Case in point: Google and its “drunk test.”
The idea of the drunk test was pitched by a now former employee who realized Google’s tech-savvy, engineer-heavy staff might not always be able to separate themselves from their own “nerdy” biases when testing new product concepts, according to Business Insider.
Examples of products employees thought would have wide appeal include Google Plus and Google Wave. While these products did rate well with highly technical individuals, both didn’t necessarily have the mass appeal Google had hoped for. As a result, both, more or less, flopped.
To combat the in-house innate bias in hopes of creating products with more widespread appeal, the former employee encouraged his designers to knock back a few beers while trying out new products, he told Business Insider.
The move, he said, enabled designers to more readily set aside their own assumptions about the complexity of products and view them as average users might.

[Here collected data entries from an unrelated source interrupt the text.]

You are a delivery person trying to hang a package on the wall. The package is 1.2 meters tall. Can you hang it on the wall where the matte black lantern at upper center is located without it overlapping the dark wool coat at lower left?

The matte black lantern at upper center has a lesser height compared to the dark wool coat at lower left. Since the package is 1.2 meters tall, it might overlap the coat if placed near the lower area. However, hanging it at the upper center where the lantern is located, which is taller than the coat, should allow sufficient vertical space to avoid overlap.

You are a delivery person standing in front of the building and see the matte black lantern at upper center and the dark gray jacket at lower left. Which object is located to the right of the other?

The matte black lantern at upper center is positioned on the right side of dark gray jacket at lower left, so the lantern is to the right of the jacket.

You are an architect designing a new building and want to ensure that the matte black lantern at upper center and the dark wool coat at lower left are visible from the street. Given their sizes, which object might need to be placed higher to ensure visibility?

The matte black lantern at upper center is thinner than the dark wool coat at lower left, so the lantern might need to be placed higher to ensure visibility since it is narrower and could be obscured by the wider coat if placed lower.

The problem another former employee, Lars Rasmussen, explained to Business Insider was that sometimes it’s easy to forget products are being built for the masses and not everyone on the planet works and processes information like a Googler, nor do many want to.
“You were building tools for yourself,” Rasmussen explained.
Aside from in-house bug testing, Google also frequently reaches out to its users for product-testing studies and also to test the user friendliness of existing products.
The company actively advertises the need for participants on its “Google User Experience Research Studies” page.
Users who sign up to help test products are asked to provide their feedback on new products, existing products, new features and prototypes. In exchange for trying out products and delivering their honest feedback, users receive a “token” of Google’s appreciation.
Google stresses user feedback is wanted from a wide variety of people, including non-Google product users. Input, the website states, doesn’t have to come from a “tech aficionado” to be valuable. Interested volunteers can sign up on Google’s website at any time to be matched with an appropriate study when one crops up.
While it’s unclear just how extensive Google’s use of the employee-pitched “drunk test” happens to be, it is clear the company is making efforts to ensure products and features have appeal beyond Googlers themselves.